Elisa Ingala Aldo Russo - riunione sindacatiLa comunicazione ai sindaci, interessati al pagamento degli oneri di sversamento della spazzatura, era stata data in occasione dell’incontro convocato dal Prefetto, Carmine Valente, lo scorso 10 aprile.  In quella riunione, il liquidatore Elisa Ingala, aveva ampiamente spiegato ai sindaci dei comuni soci, la necessità di versare delle somme utili a coprire almeno una parte dell’importo, considerata la difficile situazione finanziaria dell’Ato.

E proprio l’istituzione dell’unità di crisi in Prefettura avrebbe consentito di ottenere la proroga fino a mercoledì prossimo.

“L’introduzione della Tares – spiega l’Ato –  ha ulteriormente aggravato la condizione finanziaria, poichè a fronte di futuri proventi che andranno direttamente nelle casse dei comuni, la società avrà sempre minori risorse a disposizione o almeno utili per arrivare alla chiusura prevista per il mese di settembre.

Soltanto nella giornata di ieri il comune di Caltanissetta aveva diramato una nota con cui comunicava l’avvenuto pagamento delle spettanze a Caltambiente per sbloccare così gli stipendi dei netturbini. Il sindaco Michele CAmpisi ha annunciato una sorta di road map fino a settembre, mese in cui dovrebbe cessare la gestione dell’Ato, attraverso cui effettuare i pagamenti direttamente alla società che fornisce il servizio, con bonifici che corrispondono alle somme che di volta in volta gli uffici dell’Ato certificano. In tal senso entro il 15 maggio il Comune verserà altre 400 mila euro.

L’Ato Ambiente  conferisce attualmente i rifiuti a Lentini nella discarica della Sicula Trasporti (al centro di polemiche roventi con associazioni e popolazione residente per i successivi ampliamenti del sito e denunce di miasmi insopportabili), in quanto la discarica di Siculiana, più vicina geograficamente, ha da tempo chiuso i cancelli battendo cassa e pignorando le somme dei conti correnti dell’Ato.

Anche la discarica di contrada Timpazzo a Gela, l’unica pubblica in una vasta area che da Agrigento arriva fino a Catania, in passato ha chiuso i battenti ai mezzi dell’ Ato CL1, formalmente, pare, per adempimenti tecnici al sito che non consentivano di accogliere rifiuti da comuni esterni all’ambito gelese.

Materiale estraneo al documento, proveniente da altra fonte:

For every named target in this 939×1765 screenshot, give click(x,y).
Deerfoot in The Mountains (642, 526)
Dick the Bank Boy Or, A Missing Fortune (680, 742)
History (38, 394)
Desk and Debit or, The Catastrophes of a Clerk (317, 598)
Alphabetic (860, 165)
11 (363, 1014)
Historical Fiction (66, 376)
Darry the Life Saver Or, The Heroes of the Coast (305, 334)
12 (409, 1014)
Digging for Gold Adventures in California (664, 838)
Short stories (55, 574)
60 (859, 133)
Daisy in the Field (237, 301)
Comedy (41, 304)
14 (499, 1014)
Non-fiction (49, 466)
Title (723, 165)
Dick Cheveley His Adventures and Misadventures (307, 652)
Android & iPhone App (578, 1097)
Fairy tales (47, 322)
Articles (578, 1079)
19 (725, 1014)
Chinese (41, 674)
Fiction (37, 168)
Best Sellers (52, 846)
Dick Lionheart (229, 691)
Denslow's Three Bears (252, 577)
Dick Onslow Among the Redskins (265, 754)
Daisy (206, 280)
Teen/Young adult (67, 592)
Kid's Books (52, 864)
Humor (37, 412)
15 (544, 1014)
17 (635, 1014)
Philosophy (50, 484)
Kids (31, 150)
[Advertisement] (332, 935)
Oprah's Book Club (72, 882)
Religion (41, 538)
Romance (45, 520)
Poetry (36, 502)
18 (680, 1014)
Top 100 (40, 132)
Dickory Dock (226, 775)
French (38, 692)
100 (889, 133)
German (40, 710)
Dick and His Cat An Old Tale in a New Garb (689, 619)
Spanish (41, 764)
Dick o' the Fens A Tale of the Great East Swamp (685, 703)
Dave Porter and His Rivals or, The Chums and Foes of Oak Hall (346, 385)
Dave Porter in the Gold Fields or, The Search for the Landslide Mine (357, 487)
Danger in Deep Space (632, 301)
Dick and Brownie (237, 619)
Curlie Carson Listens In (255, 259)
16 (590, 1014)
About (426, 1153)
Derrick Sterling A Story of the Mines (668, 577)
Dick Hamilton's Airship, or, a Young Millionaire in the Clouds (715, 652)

A fronte delle richieste contingenti, ancorché esose, da parte dei titolari delle discariche private, non si intravedono soluzioni durature. Se i comuni (cosa peraltro non facile) decidessero di intervenire in via sussidiaria per pagare il debito con la Sicula Trasporti, titolare della discarica di Lentini, considerati i costi giornalieri per il conferimento e il trasporto, nel giro di un mese si creerà un nuovo debito di milioni di euro.

E intanto, dal bilancio della Regione, sono stati definitivamente tagliati i 45 milioni di euro annui fino ad oggi gestiti dal Commissario per l’emergenza rifiuti nell’isola, per il “fondo di rotazione” che aveva consentito negli anni laute anticipazioni alle società d’ambito, che le gestioni precedenti all’attuale non sempre hanno utilizzato al meglio.